Kate Coid distinguió al bebé que ella había cuidado en brazos de una
muchacha joven y se alegró de que la criatura hubiera sobrevivido al fatal
hedor de la Bestia y estuviera de vuelta en el seno de los suyos.
A media tarde
aparecieron Walimaí y los dos muchachos. Kate Coid y César Santos
corrieron a su encuentro, abrazándolos aliviados, porque temían que no
iban a verlos nunca más. Con la presencia de Nadia la comunicación se hizo
más fácil; ella pudo traducir y así se aclararon algunos puntos. Los
forasteros se enteraron de que los indios todavía no relacionaban la
muerte de sus compañeros con las armas de fuego de los soldados, porque
jamás las habían visto. Lo único que deseaban era reconstruir su aldea en
otro sitio, comer las cenizas de sus muertos y recuperar la paz que habían
gozado siempre. Querían devolver el Rahakanariwa a su lugar entre los
demonios y echar a los nahab del Ojo del Mundo.
El profesor Leblanc,
algo más recuperado, pero todavía aturdido por el malestar, tomó la
palabra. Había perdido el sombrero australiano con plumitas y estaba
inmundo y fétido, como todos ellos, con la ropa impregnada del olor de las
Bestias. Nadia tradujo, acomodando las frases, para que los indios no
creyeran que todos los nahab eran tan arrogantes como ese hombrecito.
—Pueden estar
tranquilos. Prometo que me encargaré personalmente de proteger a la gente
de la neblina. El mundo escucha cuando Ludovic Leblanc habla —aseguró el
profesor.
Agregó que
publicaría sus impresiones sobre lo que había visto, no sólo en el
artículo del International Geographic, también escribiría otro libro.

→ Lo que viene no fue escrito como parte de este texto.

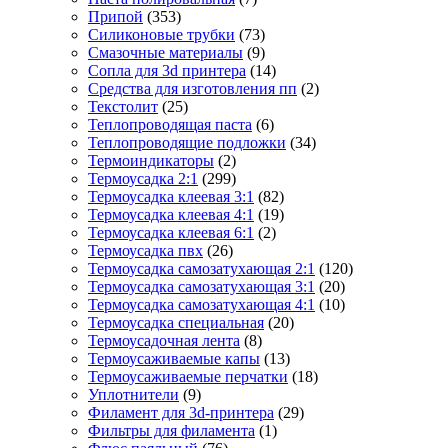
Припой
(353)
Силиконовые трубки
(73)
Смазочные материалы
(9)
Сопла для 3d принтера
(14)
Средства для изготовления пп
(2)
Текстолит
(25)
Теплопроводящая паста
(6)
Теплопроводящие подложки
(34)
Термоиндикаторы
(2)
Термоусадка 2:1
(299)
Термоусадка клеевая 3:1
(82)
Термоусадка клеевая 4:1
(19)
Термоусадка клеевая 6:1
(2)
Термоусадка пвх
(26)
Термоусадка самозатухающая 2:1
(120)
Термоусадка самозатухающая 3:1
(20)
Термоусадка самозатухающая 4:1
(10)
Термоусадка специальная
(20)
Термоусадочная лента
(8)
Термоусаживаемые капы
(13)
Термоусаживаемые перчатки
(18)
Уплотнители
(9)
Филамент для 3d-принтера
(29)
Фильтры для филамента
(1)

Gracias a él, aseguró, el Ojo del Mundo sería declarado reserva indígena y
protegido de cualquier forma de explotación. ¡Ya verían quién era Ludovic
Leblanc! La gente de la neblina no entendió palabra de esta perorata, pero
Nadia resumió diciendo que ése era un nahab amigo. Kate Coid añadió que
ella y Timothy Bruce ayudarían a Leblanc en sus propósitos, con lo cual
también fueron incorporados a la categoría de los nahab amigos.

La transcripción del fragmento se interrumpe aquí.